Este artigo foi originalmente publicado no Undark, uma revista online que cobre a intersecção entre ciência e sociedade .

Na virada do século XX, Indiana foi amplamente saudada como líder nacional em questões de saúde pública. Isto foi quase inteiramente devido ao trabalho de dois cientistas extraordinariamente francos.

Um deles era Harvey Washington Wiley, ex-professor de química da Universidade de Purdue, que se tornara chefe de química no Departamento de Agricultura dos EUA e o maior defensor do país em segurança alimentar. O outro era John Newell Hurty, o chefe de saúde pública de Indiana, uma pessoa de língua afiada, focada na higiene - a limpeza é “piedade” - oficial que estava implacavelmente determinado a reduzir as taxas de doenças em seu estado natal.
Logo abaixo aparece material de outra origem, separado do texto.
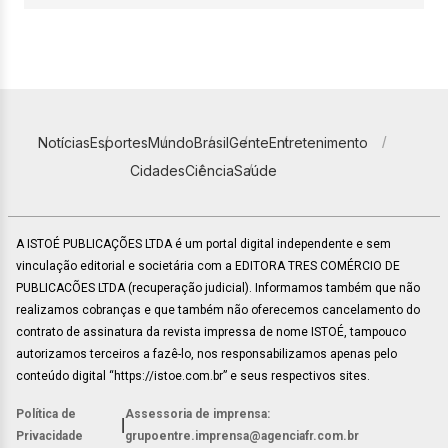
Notícias
Esportes
Mundo
Brasil
Gente
Entretenimento
Cidades
Ciência
Saúde
A ISTOÉ PUBLICAÇÕES LTDA é um portal digital independente e sem
vinculação editorial e societária com a EDITORA TRES COMÉRCIO DE
PUBLICACÕES LTDA (recuperação judicial). Informamos também que não
realizamos cobranças e que também não oferecemos cancelamento do
contrato de assinatura da revista impressa de nome ISTOÉ, tampouco
autorizamos terceiros a fazê-lo, nos responsabilizamos apenas pelo
conteúdo digital “https://istoe.com.br” e seus respectivos sites.
Política de
Assessoria de imprensa:
|
Privacidade
grupoentre.imprensa@agenciafr.com.br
Hurty começou sua carreira como farmacêutico e foi contratado em 1873 pelo coronel Eli Lilly como químico-chefe de uma nova empresa de fabricação de medicamentos que o coronel estava estabelecendo em Indianápolis. Em 1884, ele se tornou professor de farmácia em Purdue, onde desenvolveu um interesse em saúde pública que o levou, em 1896, a se tornar o diretor de saúde de Indiana. Ele reconheceu que muitas das pragas da época - da febre tifóide à disenteria - estavam espalhadas pela falta de saneamento, e ele fez questão de protestar contra "moscas, sujeira e dedos sujos".

No final do século 19, esse trio de riscos levara Hurty a fazer do agregado familiar do leite um dos seus principais alvos. Os hábitos notoriamente descuidados da indústria de laticínios americana tinham chegado para enfurecê-lo, tanto que ele começou a imprimir cartazes para distribuição em todo o estado que mostravam as lápides de crianças mortas por "leite sujo".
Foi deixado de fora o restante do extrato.